» Task objective:
Wherever "greitis" appears in a line of the listing, that line should be returned.

» Input material:
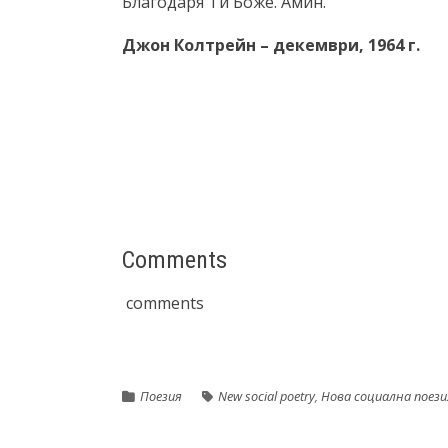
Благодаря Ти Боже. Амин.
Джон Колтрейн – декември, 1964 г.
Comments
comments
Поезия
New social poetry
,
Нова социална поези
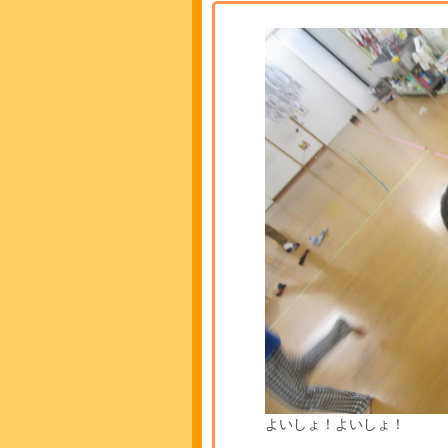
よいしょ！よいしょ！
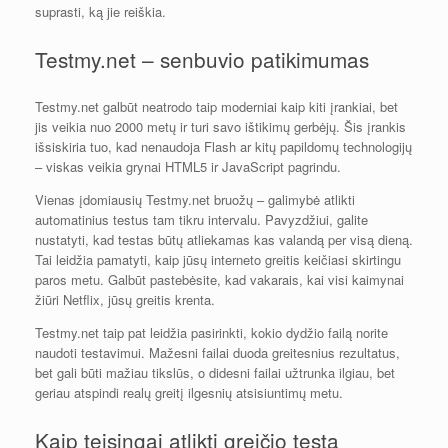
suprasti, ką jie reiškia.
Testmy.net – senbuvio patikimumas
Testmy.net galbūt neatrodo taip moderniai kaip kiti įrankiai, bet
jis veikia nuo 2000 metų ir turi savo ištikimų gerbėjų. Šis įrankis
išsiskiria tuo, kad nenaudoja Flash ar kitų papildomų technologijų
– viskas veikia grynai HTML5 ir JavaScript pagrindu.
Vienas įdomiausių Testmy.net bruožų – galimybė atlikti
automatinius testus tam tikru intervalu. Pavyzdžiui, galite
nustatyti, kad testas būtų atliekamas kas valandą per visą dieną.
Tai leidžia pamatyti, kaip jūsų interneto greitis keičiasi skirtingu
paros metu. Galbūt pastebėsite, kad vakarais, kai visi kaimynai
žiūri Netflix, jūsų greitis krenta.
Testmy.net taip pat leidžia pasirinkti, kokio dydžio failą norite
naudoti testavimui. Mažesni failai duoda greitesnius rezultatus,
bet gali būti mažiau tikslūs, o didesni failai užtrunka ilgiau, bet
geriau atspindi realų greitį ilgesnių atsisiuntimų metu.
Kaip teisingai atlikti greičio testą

» Answer box:
Tai leidžia pamatyti, kaip jūsų interneto greitis keičiasi skirtingu
žiūri Netflix, jūsų greitis krenta.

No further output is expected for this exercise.